Studies of animal and cell culture models have clearly shown that the ability of neurons to regulate cellular Ca²⁺ levels and dynamics properly is compromised by both oxidative stress and impaired cellular energy metabolism [43]. Membrane lipid peroxidation has particularly disruptive effects on neuronal Ca²⁺ homeostasis. Lipid peroxidation typically occurs when levels of cellular superoxide anion radical and hydrogen peroxide are increased in the presence of even trace amounts of Fe²⁺ or Cu⁺, resulting in the production of hydroxyl radical [23]. Hydroxyl radical attacks double bonds in membrane lipids, thereby producing a range of aldehydes. The aldehydic product of lipid peroxidation 4-hydroxynonenal (HNE) may play a particularly prominent role in the disruption of neuronal Ca²⁺ homeostasis in aging and AD because of its ability to covalently modify proteins on cysteine, lysine and histidine residues. It has been demonstrated in experimental models that HNE impairs the function of at least 4 proteins that are known to play major roles in neuronal Ca²⁺ signaling: the plasma membrane Na +/K+-ATPase; the plasma membrane Ca²⁺-ATPase; the neuronal glucose transporter GLUT3; voltage-gated Ca²⁺ channels [44–46]; and the glutamate transporter in astrocytes [47].

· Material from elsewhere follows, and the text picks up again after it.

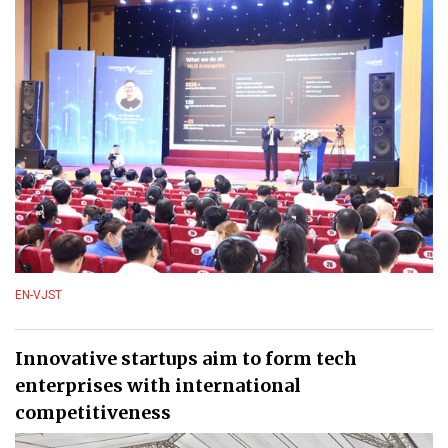
EN-VJST
Innovative startups aim to form tech
enterprises with international
competitiveness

Decrements in levels of ATP and NAD⁺, the primary energy substrates in neurons, are implicated in age-related cognitive dysfunction and AD. These energy substrates are particularly critical for the function and survival of neurons because neurons must consume large amounts of energy to rapidly restore ion gradients after synaptic activation and action potential generation. When cellular energy levels are reduced in neurons, as occurs dramatically during an ischemic stroke and more insidiously during aging and in AD, the intracellular Ca²⁺ levels remain elevated as the result of sustained influx through glutamate- and voltage-gated channels in combination with impaired ion-motive ATPase activities [48–50]. Depletion of NAD⁺ can be prevented by administering nicotinamide, thereby enabling neurons to maintain intracellular Ca²⁺ levels low enough to prevent damage and death [51].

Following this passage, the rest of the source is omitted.